[Records excerpted from a collection]
━━━━━━━━━━━━━━━━━━━━━━━━━━━━━━

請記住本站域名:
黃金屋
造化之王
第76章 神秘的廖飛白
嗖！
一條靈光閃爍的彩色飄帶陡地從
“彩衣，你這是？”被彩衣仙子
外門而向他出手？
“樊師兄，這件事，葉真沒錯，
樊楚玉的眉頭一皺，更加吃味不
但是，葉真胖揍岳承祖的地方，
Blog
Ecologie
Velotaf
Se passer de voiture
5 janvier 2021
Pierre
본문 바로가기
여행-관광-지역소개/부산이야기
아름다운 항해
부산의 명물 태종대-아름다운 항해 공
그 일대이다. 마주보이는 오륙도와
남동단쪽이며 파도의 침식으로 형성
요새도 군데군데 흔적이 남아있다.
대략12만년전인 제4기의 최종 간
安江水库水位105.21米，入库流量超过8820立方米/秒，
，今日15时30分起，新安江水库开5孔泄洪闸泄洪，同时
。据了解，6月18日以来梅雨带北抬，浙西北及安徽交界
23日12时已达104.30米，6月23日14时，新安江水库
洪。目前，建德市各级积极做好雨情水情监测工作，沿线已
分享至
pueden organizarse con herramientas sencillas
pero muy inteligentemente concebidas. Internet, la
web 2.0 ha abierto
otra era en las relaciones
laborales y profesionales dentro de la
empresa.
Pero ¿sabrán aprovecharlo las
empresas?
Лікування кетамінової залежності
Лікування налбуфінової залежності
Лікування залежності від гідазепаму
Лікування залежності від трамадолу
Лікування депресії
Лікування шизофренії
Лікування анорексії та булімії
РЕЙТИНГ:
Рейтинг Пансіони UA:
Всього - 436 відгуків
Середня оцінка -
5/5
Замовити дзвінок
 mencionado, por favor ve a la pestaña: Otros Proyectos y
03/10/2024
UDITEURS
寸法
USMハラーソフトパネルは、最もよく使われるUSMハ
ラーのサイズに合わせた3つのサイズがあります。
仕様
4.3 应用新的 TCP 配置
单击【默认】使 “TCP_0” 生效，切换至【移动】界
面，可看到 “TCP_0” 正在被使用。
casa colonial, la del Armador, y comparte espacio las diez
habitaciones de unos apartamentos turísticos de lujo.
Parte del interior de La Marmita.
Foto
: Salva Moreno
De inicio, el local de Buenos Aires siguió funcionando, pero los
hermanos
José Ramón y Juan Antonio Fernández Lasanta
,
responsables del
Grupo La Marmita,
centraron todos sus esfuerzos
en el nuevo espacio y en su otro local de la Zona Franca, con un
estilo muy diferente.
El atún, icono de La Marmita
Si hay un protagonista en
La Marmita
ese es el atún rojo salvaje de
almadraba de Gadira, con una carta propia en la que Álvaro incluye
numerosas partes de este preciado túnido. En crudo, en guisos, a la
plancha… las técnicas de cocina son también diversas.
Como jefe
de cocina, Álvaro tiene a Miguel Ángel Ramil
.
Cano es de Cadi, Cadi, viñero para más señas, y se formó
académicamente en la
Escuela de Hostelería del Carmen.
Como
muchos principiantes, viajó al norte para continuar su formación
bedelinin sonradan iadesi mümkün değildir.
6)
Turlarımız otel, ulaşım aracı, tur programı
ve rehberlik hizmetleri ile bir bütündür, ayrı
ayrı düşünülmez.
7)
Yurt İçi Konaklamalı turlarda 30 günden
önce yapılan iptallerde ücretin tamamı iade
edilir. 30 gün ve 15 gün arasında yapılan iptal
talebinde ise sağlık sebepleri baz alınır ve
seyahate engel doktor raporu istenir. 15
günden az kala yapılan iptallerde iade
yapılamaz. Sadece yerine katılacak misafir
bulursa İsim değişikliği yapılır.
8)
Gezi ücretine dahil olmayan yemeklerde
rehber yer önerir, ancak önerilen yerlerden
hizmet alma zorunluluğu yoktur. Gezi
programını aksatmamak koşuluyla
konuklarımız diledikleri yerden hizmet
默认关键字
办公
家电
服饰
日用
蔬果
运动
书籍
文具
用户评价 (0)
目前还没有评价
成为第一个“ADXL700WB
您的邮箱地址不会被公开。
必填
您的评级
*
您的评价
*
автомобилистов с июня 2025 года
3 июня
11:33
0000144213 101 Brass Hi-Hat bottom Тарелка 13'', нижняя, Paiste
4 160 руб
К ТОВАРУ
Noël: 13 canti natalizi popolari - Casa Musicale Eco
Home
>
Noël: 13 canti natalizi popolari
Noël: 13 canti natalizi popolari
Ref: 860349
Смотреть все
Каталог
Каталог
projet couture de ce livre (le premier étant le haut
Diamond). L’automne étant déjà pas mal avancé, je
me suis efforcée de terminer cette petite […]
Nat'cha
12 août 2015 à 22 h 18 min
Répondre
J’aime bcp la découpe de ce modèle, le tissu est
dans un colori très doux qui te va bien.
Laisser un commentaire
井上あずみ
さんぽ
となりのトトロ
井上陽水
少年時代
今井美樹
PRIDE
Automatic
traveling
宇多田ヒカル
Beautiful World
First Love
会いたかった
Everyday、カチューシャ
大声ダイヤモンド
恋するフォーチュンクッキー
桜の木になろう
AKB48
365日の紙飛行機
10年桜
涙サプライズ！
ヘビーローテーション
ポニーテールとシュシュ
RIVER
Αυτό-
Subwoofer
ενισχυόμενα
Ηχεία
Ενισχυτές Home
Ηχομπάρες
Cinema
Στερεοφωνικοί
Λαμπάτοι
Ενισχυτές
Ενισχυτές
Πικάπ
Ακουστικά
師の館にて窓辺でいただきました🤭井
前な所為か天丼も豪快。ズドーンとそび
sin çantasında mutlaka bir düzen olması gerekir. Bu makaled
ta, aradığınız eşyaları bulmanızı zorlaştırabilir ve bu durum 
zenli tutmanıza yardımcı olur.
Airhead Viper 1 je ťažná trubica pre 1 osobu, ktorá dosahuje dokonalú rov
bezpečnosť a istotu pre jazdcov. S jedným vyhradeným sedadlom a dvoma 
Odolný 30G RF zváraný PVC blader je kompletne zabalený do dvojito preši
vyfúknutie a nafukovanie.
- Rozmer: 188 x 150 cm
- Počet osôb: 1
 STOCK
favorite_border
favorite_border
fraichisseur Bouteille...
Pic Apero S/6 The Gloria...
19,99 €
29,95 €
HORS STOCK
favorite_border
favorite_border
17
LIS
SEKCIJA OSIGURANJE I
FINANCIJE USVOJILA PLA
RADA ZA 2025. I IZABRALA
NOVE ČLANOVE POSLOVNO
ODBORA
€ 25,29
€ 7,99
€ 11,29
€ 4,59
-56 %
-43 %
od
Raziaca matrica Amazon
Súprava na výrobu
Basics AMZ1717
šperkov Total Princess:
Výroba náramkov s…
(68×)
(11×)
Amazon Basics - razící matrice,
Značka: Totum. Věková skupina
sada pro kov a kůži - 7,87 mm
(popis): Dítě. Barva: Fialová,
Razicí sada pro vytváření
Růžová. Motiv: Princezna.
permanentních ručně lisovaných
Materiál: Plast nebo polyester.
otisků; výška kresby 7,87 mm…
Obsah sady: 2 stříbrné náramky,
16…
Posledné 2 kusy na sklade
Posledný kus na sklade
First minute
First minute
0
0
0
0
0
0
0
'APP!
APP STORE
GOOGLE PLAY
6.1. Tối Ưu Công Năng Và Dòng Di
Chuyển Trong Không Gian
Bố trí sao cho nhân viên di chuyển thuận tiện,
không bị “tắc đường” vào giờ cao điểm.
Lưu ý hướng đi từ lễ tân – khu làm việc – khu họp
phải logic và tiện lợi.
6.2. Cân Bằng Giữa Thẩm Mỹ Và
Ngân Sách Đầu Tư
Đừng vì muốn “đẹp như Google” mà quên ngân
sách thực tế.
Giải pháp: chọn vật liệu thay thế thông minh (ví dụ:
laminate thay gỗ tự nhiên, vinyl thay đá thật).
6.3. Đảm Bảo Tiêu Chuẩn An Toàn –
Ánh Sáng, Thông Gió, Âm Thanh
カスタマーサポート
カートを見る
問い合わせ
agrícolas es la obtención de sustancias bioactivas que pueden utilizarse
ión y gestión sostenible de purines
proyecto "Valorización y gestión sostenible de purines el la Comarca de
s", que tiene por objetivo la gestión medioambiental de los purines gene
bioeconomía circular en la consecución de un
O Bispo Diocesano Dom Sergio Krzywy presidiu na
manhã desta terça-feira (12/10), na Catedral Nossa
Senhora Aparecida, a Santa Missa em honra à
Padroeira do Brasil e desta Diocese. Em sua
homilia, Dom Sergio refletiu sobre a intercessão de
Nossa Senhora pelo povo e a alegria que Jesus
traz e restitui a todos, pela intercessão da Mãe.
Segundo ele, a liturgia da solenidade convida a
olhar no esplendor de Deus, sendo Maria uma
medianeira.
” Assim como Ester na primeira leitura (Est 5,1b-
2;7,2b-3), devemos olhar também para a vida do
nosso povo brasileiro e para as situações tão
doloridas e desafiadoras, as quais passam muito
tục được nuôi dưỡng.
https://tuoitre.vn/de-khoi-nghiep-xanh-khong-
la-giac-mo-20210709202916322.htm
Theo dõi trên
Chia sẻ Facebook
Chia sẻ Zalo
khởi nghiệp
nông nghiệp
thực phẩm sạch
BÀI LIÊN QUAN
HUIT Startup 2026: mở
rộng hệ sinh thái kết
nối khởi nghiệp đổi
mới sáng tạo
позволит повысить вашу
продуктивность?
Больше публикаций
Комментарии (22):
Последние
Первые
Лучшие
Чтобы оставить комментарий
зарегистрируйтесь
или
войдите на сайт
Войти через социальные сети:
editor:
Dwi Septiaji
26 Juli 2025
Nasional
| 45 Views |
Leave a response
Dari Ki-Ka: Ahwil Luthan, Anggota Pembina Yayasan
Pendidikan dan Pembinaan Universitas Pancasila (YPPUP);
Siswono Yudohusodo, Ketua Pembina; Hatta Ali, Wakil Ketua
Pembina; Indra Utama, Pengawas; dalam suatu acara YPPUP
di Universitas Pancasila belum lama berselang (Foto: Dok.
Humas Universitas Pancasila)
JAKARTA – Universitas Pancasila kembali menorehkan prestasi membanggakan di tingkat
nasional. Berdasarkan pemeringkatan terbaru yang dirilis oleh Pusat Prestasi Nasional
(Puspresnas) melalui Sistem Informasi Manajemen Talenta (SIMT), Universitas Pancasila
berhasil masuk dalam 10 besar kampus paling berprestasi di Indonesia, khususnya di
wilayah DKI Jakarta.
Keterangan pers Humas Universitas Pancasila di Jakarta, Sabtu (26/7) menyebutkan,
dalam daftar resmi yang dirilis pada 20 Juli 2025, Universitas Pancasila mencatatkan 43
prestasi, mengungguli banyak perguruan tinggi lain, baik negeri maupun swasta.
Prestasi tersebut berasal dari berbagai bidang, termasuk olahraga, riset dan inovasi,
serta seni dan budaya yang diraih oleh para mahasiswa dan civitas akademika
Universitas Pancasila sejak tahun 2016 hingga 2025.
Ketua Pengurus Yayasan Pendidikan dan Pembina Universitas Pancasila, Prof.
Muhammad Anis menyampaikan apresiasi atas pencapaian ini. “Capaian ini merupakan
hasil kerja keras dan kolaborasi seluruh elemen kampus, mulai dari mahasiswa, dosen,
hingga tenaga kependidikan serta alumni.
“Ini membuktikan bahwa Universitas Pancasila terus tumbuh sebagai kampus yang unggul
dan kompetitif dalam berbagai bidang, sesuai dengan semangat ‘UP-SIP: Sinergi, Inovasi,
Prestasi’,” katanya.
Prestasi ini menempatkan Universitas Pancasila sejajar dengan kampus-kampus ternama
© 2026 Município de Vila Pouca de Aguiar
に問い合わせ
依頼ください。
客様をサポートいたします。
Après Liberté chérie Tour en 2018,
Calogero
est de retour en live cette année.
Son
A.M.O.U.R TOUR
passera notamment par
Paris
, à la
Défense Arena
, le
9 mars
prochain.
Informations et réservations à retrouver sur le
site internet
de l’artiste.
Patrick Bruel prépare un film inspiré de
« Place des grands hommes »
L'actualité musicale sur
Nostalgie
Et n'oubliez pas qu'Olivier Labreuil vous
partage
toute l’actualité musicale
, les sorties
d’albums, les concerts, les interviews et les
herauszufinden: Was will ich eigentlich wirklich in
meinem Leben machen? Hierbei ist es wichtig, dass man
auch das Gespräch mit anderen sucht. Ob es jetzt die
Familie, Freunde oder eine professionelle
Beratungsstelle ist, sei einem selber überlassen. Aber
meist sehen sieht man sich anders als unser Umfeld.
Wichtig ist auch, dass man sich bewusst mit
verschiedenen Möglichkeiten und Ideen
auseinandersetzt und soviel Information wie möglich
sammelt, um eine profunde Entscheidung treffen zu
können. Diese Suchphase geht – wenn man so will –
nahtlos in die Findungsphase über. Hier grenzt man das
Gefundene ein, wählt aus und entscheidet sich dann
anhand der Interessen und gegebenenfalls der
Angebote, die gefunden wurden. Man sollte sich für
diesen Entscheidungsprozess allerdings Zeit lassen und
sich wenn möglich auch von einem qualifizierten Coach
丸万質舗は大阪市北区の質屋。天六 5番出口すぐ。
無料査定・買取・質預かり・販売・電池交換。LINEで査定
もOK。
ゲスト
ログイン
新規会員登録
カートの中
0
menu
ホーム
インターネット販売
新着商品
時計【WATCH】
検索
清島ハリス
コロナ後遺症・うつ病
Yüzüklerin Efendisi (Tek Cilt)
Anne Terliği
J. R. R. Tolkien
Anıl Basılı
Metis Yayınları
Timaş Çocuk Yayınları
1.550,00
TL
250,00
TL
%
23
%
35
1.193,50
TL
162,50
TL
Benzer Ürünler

━━━━━━━━━━━━━━━━━━━━━━━━━━━━━━

§ **TASK INSTRUCTIONS**: Once you find the line with "L'actualité musicale sur" in the entries above, output it and each line after it up to and including the line with "verschiedenen Möglichkeiten und Ideen", and nothing else.

§ **ANSWER BOX**:
L'actualité musicale sur
Nostalgie
Et n'oubliez pas qu'Olivier Labreuil vous
partage
toute l’actualité musicale
, les sorties
d’albums, les concerts, les interviews et les
herauszufinden: Was will ich eigentlich wirklich in
meinem Leben machen? Hierbei ist es wichtig, dass man
auch das Gespräch mit anderen sucht. Ob es jetzt die
Familie, Freunde oder eine professionelle
Beratungsstelle ist, sei einem selber überlassen. Aber
meist sehen sieht man sich anders als unser Umfeld.
Wichtig ist auch, dass man sich bewusst mit
verschiedenen Möglichkeiten und Ideen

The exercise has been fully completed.